▶ [Directions for this task]:
Of the lines below, report only those that contain "taksit".

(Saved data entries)
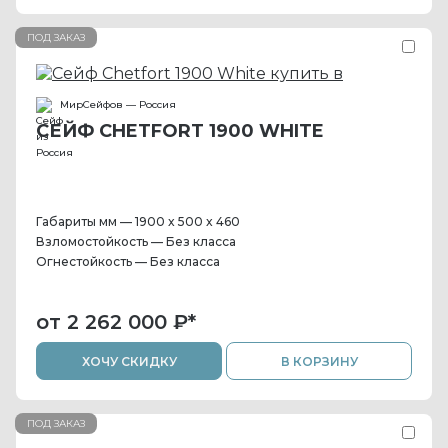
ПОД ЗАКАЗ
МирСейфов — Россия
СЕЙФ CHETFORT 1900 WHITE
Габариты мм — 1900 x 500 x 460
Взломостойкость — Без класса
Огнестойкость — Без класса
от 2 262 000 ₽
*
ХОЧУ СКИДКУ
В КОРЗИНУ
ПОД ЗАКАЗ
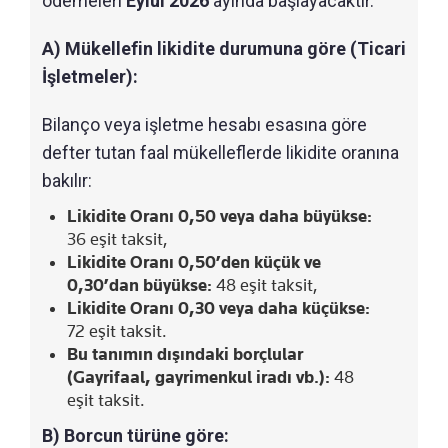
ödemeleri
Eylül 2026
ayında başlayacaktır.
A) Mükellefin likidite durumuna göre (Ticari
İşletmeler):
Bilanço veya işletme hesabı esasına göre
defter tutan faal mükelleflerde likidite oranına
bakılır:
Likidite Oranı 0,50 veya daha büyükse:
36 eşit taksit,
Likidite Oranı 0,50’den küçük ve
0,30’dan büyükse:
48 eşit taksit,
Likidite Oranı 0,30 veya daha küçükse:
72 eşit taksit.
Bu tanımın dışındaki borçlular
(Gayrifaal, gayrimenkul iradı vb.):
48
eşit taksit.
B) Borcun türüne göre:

--

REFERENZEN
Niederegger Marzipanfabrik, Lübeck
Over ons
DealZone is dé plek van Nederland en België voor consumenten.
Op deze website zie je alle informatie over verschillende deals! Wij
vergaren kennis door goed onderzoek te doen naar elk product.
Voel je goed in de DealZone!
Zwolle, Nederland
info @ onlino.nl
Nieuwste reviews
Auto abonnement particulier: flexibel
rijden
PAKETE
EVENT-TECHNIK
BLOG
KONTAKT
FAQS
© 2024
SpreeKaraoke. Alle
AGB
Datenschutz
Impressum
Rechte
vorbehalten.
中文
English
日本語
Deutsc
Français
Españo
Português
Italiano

--

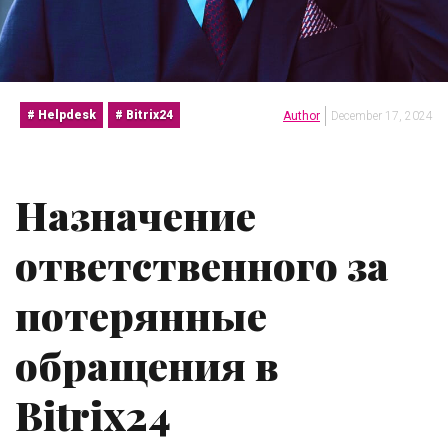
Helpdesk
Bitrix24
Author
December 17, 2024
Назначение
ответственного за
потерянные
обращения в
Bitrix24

▶ [Your solution]:
36 eşit taksit,
48 eşit taksit,
72 eşit taksit.
eşit taksit.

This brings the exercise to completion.